๐ง GPT-5.4 Launch and FeaturesMarch 8, 2026โ
Tests passing
Dataset Explorer for GPT-5.4
A data processing tool that uses GPT-5.4 to ingest and analyze massive datasets (e.g., CSVs) with natural language queries. It provides insights, summaries, and statistics directly from datasets that previously exceeded token limits.
What It Does
- Handles datasets of significant size using batching and streaming.
- Supports natural language queries for intuitive data exploration.

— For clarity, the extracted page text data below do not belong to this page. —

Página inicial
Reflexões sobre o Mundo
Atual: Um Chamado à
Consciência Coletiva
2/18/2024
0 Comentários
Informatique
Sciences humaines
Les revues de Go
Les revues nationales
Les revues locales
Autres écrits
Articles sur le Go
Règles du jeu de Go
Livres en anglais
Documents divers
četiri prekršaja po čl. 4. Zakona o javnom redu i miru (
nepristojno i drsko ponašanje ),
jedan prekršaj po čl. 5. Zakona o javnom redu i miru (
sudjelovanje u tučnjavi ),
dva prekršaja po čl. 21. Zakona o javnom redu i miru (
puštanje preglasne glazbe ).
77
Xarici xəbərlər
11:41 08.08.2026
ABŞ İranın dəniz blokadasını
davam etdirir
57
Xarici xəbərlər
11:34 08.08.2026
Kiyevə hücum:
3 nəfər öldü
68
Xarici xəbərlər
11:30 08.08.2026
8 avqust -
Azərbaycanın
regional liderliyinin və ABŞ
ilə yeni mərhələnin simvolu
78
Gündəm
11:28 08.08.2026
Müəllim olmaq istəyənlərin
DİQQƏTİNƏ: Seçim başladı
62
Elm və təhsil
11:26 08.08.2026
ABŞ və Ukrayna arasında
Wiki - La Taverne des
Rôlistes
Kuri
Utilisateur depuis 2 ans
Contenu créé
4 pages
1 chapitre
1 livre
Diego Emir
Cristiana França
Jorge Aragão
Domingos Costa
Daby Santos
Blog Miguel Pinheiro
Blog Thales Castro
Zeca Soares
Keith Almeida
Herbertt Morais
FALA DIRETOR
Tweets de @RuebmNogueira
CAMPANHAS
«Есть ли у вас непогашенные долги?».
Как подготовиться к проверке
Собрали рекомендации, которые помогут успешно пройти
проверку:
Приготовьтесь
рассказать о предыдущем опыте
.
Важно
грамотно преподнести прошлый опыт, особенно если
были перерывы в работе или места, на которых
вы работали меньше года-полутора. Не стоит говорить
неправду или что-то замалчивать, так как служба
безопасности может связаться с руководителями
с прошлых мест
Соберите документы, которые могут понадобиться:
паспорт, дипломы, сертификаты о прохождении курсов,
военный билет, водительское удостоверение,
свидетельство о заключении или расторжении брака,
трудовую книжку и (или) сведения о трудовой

- Outputs human-readable insights and visual summaries.
Installation
- Python 3.8+
- Required Python packages:
- openai==0.27.8
- pandas==1.5.3
- matplotlib==3.7.1
Usage
Run the tool using the following command:
python dataset_explorer.py --input <path_to_dataset> --query <natural_language_query> --api_key <your_openai_api_key>Example
python dataset_explorer.py --input data.csv --query "Summarize sales by region" --api_key "your_api_key"To save the output to a file, use the --output argument:
python dataset_explorer.py --input data.csv --query "Summarize sales by region" --api_key "your_api_key" --output report.txtSource Code
import argparse
import pandas as pd
import matplotlib.pyplot as plt
import openai
import os
def analyze_dataset(file_path, query, api_key):
"""
Analyzes a dataset using GPT-5.4 to provide insights based on a natural language query.
Args:
file_path (str): Path to the dataset file (CSV or Excel).
query (str): Natural language query for analysis.

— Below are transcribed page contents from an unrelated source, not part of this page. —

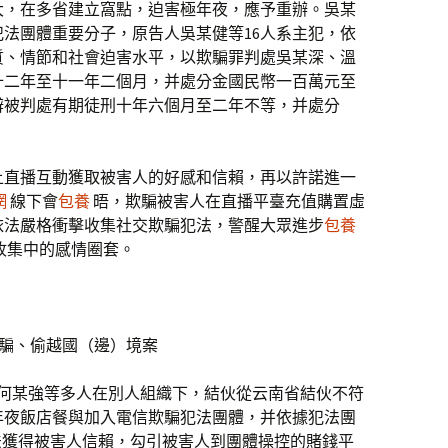
大，在多省建立窩點，迫害極年夜，應予重辦。吳某
法團體重要分子，原告人吳某健等16人系主犯，依
質、情節和社會迫害水平，以欺騙罪判處吳某深、溫
十二年至十一年二個月，并處分金國民幣一百萬元至
辨被判處有期徒刑十年六個月至二年不等，并處分
上直播互動獲取被害人的好感和信賴，再以許諾進一
網
線下會
包養
晤，欺騙被害人在直播平臺充值購置虛
依法嚴格衝擊收集社交欺騙犯法，警醒大眾進步
包養
收集中的感情圈套。
欺騙、偷越國（邊）境案
成、何某強等多人在別人組織下，結伙從云南省結伙不符
年夜飯店餐與加入電信欺騙犯法團體，并依據犯法團
法獲得被害人信賴，勾引被害人到團體操控的賭錢平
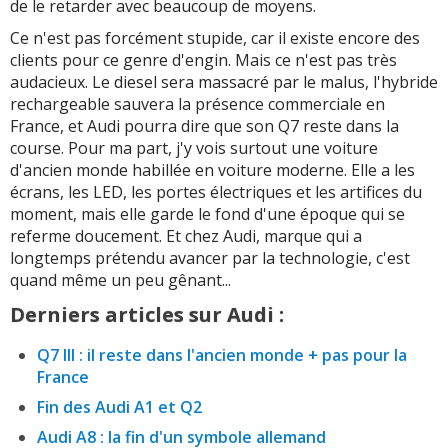
de le retarder avec beaucoup de moyens.
Ce n'est pas forcément stupide, car il existe encore des
clients pour ce genre d'engin. Mais ce n'est pas très
audacieux. Le diesel sera massacré par le malus, l'hybride
rechargeable sauvera la présence commerciale en
France, et Audi pourra dire que son Q7 reste dans la
course. Pour ma part, j'y vois surtout une voiture
d'ancien monde habillée en voiture moderne. Elle a les
écrans, les LED, les portes électriques et les artifices du
moment, mais elle garde le fond d'une époque qui se
referme doucement. Et chez Audi, marque qui a
longtemps prétendu avancer par la technologie, c'est
quand même un peu gênant...
Derniers articles sur Audi :
Q7 III : il reste dans l'ancien monde + pas pour la
France
Fin des Audi A1 et Q2
Audi A8 : la fin d'un symbole allemand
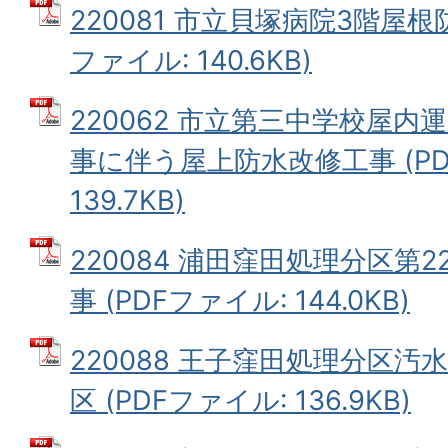
220081 市立貝塚病院3階屋根
ファイル: 140.6KB)
220062 市立第三中学校屋
事に伴う屋上防水改修工事 (PD
139.7KB)
220084 浦田窪田処理分区第
事 (PDFファイル: 144.0KB)
220088 王子窪田処理分区汚
区 (PDFファイル: 136.9KB)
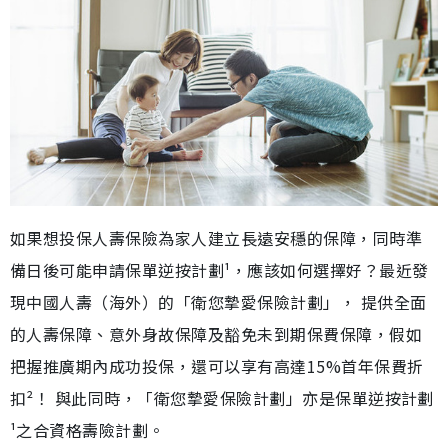
如果想投保人壽保險為家人建立長遠安穩的保障，同時準
備日後可能申請保單逆按計劃¹，應該如何選擇好？最近發
現中國人壽（海外）的「衛您摯愛保險計劃」， 提供全面
的人壽保障、意外身故保障及豁免未到期保費保障，假如
把握推廣期內成功投保，還可以享有高達15%首年保費折
扣²！ 與此同時，「衛您摯愛保險計劃」亦是保單逆按計劃
¹之合資格壽險計劃。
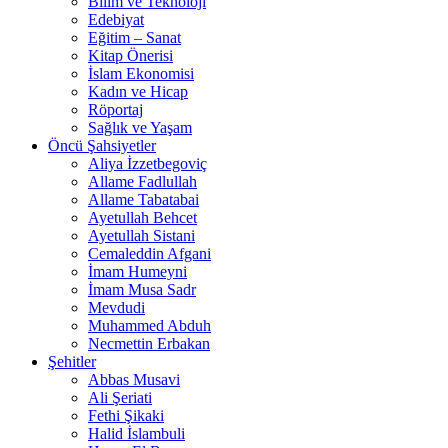
Bilim ve Teknoloji
Edebiyat
Eğitim – Sanat
Kitap Önerisi
İslam Ekonomisi
Kadın ve Hicap
Röportaj
Sağlık ve Yaşam
Öncü Şahsiyetler
Aliya İzzetbegoviç
Allame Fadlullah
Allame Tabatabai
Ayetullah Behcet
Ayetullah Sistani
Cemaleddin Afgani
İmam Humeyni
İmam Musa Sadr
Mevdudi
Muhammed Abduh
Necmettin Erbakan
Şehitler
Abbas Musavi
Ali Şeriati
Fethi Şikaki
Halid İslambuli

api_key (str): OpenAI API key.
Returns:
str: Analysis result from GPT-5.4.
"""
if not os.path.exists(file_path):
raise FileNotFoundError(f"The file {file_path} does not exist.")
# Load dataset
try:
if file_path.endswith('.csv'):
df = pd.read_csv(file_path)
elif file_path.endswith(('.xls', '.xlsx')):
df = pd.read_excel(file_path)
else:
raise ValueError("Unsupported file format. Please provide a CSV or Excel file.")
except Exception as e:
raise ValueError(f"Error loading dataset: {e}")
if df.empty:
return "The dataset is empty."
# Prepare dataset summary for GPT
dataset_preview = df.head(10).to_csv(index=False)

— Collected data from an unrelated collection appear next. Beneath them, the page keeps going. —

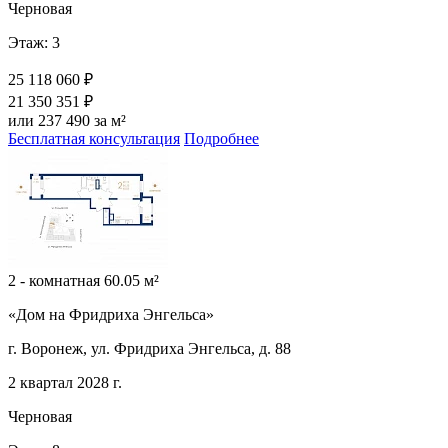
Черновая
Этаж: 3
25 118 060 ₽
21 350 351 ₽
или 237 490 за м²
Бесплатная консультация
Подробнее
2 - комнатная 60.05 м²
«Дом на Фридриха Энгельса»
г. Воронеж, ул. Фридриха Энгельса, д. 88
2 квартал 2028 г.
Черновая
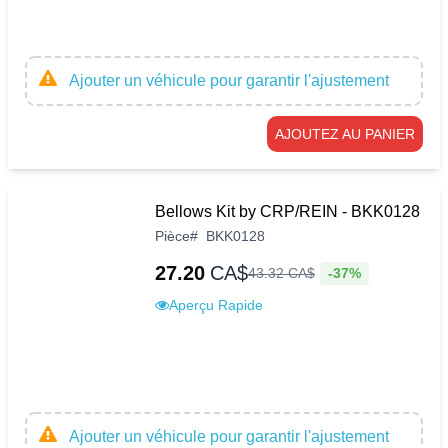
Ajouter un véhicule pour garantir l'ajustement
AJOUTEZ AU PANIER
Bellows Kit by CRP/REIN - BKK0128
Pièce
#
BKK0128
27.20
CA$
-37%
43
.
32
CA$
Aperçu Rapide
Ajouter un véhicule pour garantir l'ajustement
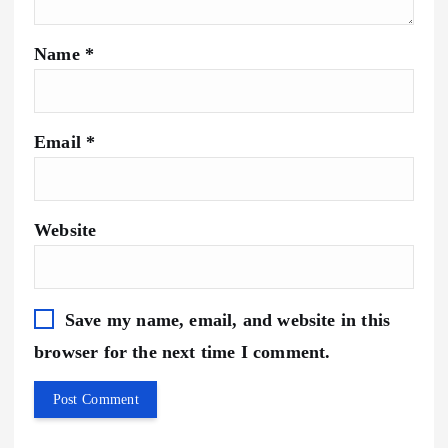
Name
*
Email
*
Website
Save my name, email, and website in this
browser for the next time I comment.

columns = ", ".join(df.columns)
dataset_info = f"The dataset has {len(df)} rows and {len(df.columns)} columns. The columns are: {columns}."
# GPT prompt
prompt = (
f"You are a data analyst. Here is a preview of the dataset:\n\n"
f"{dataset_preview}\n\n"
f"{dataset_info}\n\n"
f"Based on the following query, provide an analysis:\n\n"
f"{query}"
)
# Call GPT-5.4
openai.api_key = api_key
try:
response = openai.Completion.create(
engine="gpt-4", # Assuming GPT-5.4 is backward compatible with GPT-4 API
prompt=prompt,
max_tokens=1000,
temperature=0.7
)
return response.choices[0].text.strip()
except Exception as e:
raise ConnectionError(f"Error communicating with OpenAI API: {e}")
def main():
parser = argparse.ArgumentParser(description="Dataset Explorer for GPT-5.4")
parser.add_argument('--input', required=True, help="Path to the input CSV/Excel file.")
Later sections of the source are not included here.